Exercise instructions
Output every line below exactly, please, omitting pictures.

Given data
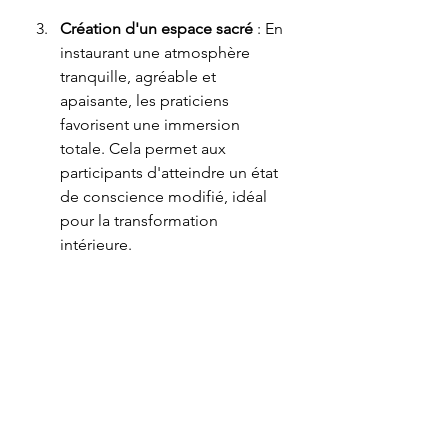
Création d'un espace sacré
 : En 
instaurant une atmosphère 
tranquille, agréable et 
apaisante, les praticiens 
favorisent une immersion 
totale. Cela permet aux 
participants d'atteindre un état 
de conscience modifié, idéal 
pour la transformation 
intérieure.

Output
Création d'un espace sacré
 : En 
instaurant une atmosphère 
tranquille, agréable et 
apaisante, les praticiens 
favorisent une immersion 
totale. Cela permet aux 
participants d'atteindre un état 
de conscience modifié, idéal 
pour la transformation 
intérieure.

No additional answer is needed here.